3. Providing insights in the changed risk and opportunity landscape
“Predicting the unpredictable: dealing with risk and uncertainty” has always been a key mantra, and this holds true today with the emergence of COVID-19. There are many associated risks which are impacted by COVID-19, for example: Cyber and Fraud risks, Reputation risks, Supply Chain risks, Health & Safety, to name a few. As a risk professional you are best placed to provide new insights to top management regarding the impact on your organization’s risk and opportunity landscape and to improve structured reflections on the measures taken and anticipated. These risks should be on your organization’s radar now to allow them to take these into consideration when making decisions. Please don’t wait for your yearly ERM update to address these.
4. Auditing the cash flow
Auditing the organisation’s cash management practices to assure there is a cash reserves policy and minimum cash holding limit in place to see the organisation through an unexpected crisis.
5. Risk mitigation and recovery
When an unforeseen crisis such as a pandemic occurs, provide immediate internal audit services to the mitigation, and then later to the return to business-as-usual effort.

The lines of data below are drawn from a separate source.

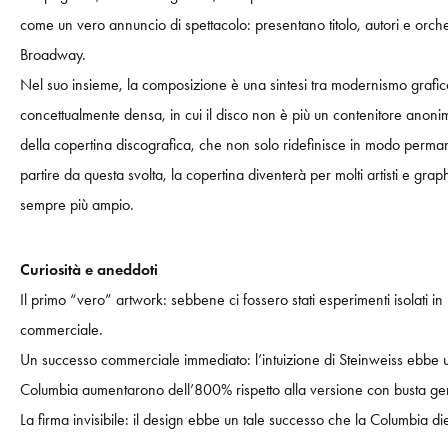
come un vero annuncio di spettacolo: presentano titolo, autori e orche
Broadway.
Nel suo insieme, la composizione è una sintesi tra modernismo grafico
concettualmente densa, in cui il disco non è più un contenitore anon
della copertina discografica, che non solo ridefinisce in modo permane
partire da questa svolta, la copertina diventerà per molti artisti e gr
sempre più ampio.
Curiosità e aneddoti
Il primo “vero” artwork: sebbene ci fossero stati esperimenti isolati 
commerciale.
Un successo commerciale immediato: l’intuizione di Steinweiss ebbe un 
Columbia aumentarono dell’800% rispetto alla versione con busta ge
La firma invisibile: il design ebbe un tale successo che la Columbia d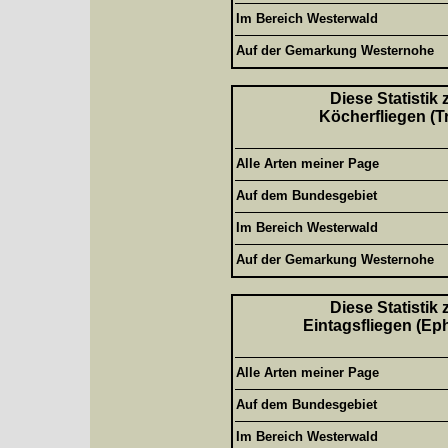
Im Bereich Westerwald
Auf der Gemarkung Westernohe
Diese Statistik
Köcherfliegen (T
Alle Arten meiner Page
Auf dem Bundesgebiet
Im Bereich Westerwald
Auf der Gemarkung Westernohe
Diese Statistik
Eintagsfliegen (Ep
Alle Arten meiner Page
Auf dem Bundesgebiet
Im Bereich Westerwald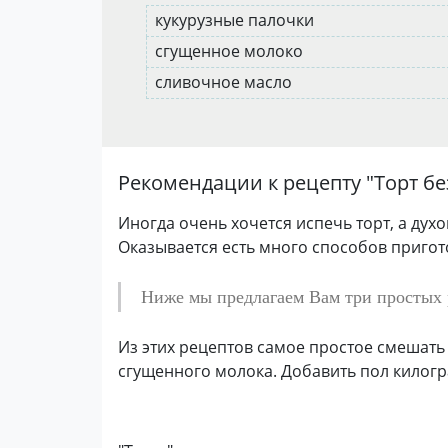
кукурузные палочки
сгущенное молоко
сливочное масло
Рекомендации к рецепту "
Торт б
Иногда очень хочется испечь торт, а духо
Оказывается есть много способов приготов
Ниже мы предлагаем Вам три простых
Из этих рецептов самое простое смешать
сгущенного молока. Добавить пол килог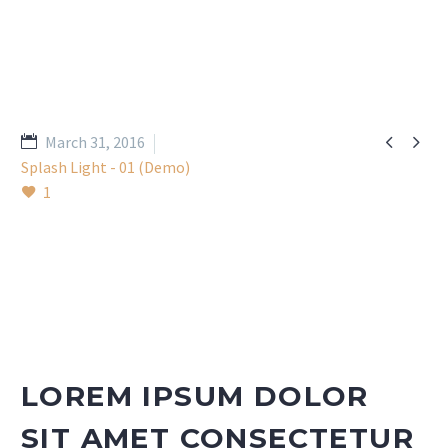


March 31, 2016
Splash Light - 01 (Demo)
1
LOREM IPSUM DOLOR
SIT AMET CONSECTETUR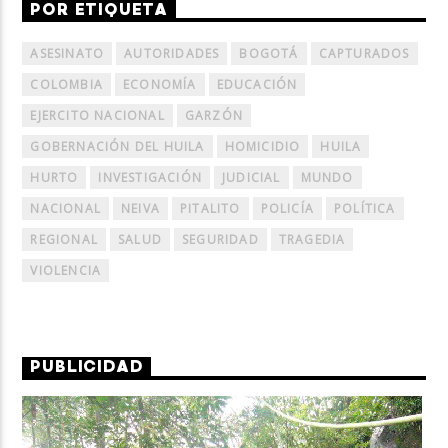
POR ETIQUETA
ASESINATO
AUTORIDADES
BOGOTÁ
CAPTURADOS
COLOMBIA
ECONOMÍA
EDUCACIÓN
EJERCITO NACIONAL
GARZÓN
GOBERNACIÓN DEL HUILA
HOMICIDIO
HUILA
HURTO
INVESTIGACIÓN
JUDICIAL
MUNDO
NACIONAL
NEIVA
PITALITO
POLICÍA
POLÍTICA
REGIONAL
SALUD
SEGURIDAD
TRAGEDIA
VIOLENCIA
PUBLICIDAD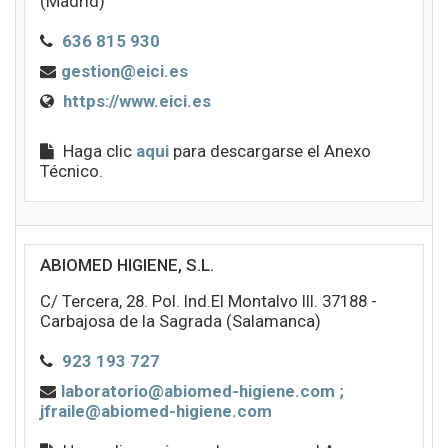
(Madrid)
636 815 930
gestion@eici.es
https://www.eici.es
Haga clic
aqui
para descargarse el Anexo
Técnico.
ABIOMED HIGIENE, S.L.
C/ Tercera, 28. Pol. Ind.El Montalvo III. 37188 -
Carbajosa de la Sagrada (Salamanca)
923 193 727
laboratorio@abiomed-higiene.com ;
jfraile@abiomed-higiene.com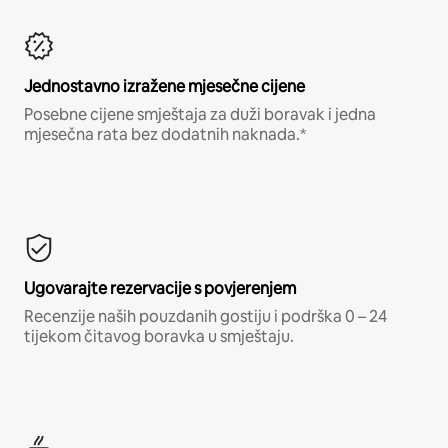
Jednostavno izražene mjesečne cijene
Posebne cijene smještaja za duži boravak i jedna
mjesečna rata bez dodatnih naknada.*
Ugovarajte rezervacije s povjerenjem
Recenzije naših pouzdanih gostiju i podrška 0 – 24
tijekom čitavog boravka u smještaju.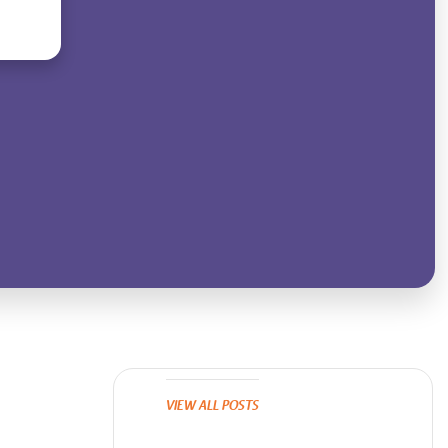
VIEW ALL POSTS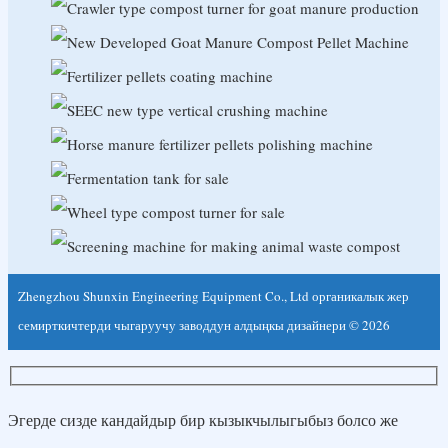
Malti
Te Reo Māori
Монгол
नेपाली
Norsk
پارسی
Polski
Português
Zhengzhou Shunxin Engineering Equipment Co., Ltd органикалык жер
Português do Brasil
семирткичтерди чыгаруучу заводдун алдыңкы дизайнери © 2026
Română
Русский
Эгерде сизде кандайдыр бир кызыкчылыгыбыз болсо же
Cрпски језик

6. Ensure technical capabilities are performing properly:
Simple tasks such as ensuring team members have the ability to work remotely, VPN access is working, and documents are placed in the cloud (such as OneDrive or Google Drive) are the basics which can sometimes be overlooked. Most organizations already have features such as Teams, OneDrive or Google Drive available which can be accessed should VPN services become unavailable. Ensuring working papers are maintained on the cloud can help avoid disruption should audit team members need to work remotely.
7. Promoting a risk culture
The human aspect of this crisis is fundamental and should also be explicitly addressed when implementing hard risk mitigating and BC measures. Risk professionals can actively take up the role ensuring that the risk management and business continuity measures:
· are clearly defined and understood,
· are made visible in the organization,
· involve the entire organization,
· are fully applied by top management,
· are executable,
· can be openly discussed,
· are enforced,
· are continuously improved.
When faced with COVID-19, internal audit executives may understandably feel they’re in uncharted territory. Companies are dealing with an avalanche of new challenges — which demand rapid responses in an environment that changes by the hour.
In these challenging times, internal audit executives have an obligation to help their companies manage the most critical risks COVID-19 has either created or magnified. While business leaders juggle the dual imperative of crisis response and operational continuity, internal audit executives can help them weigh risks and opportunities to inform their decisions.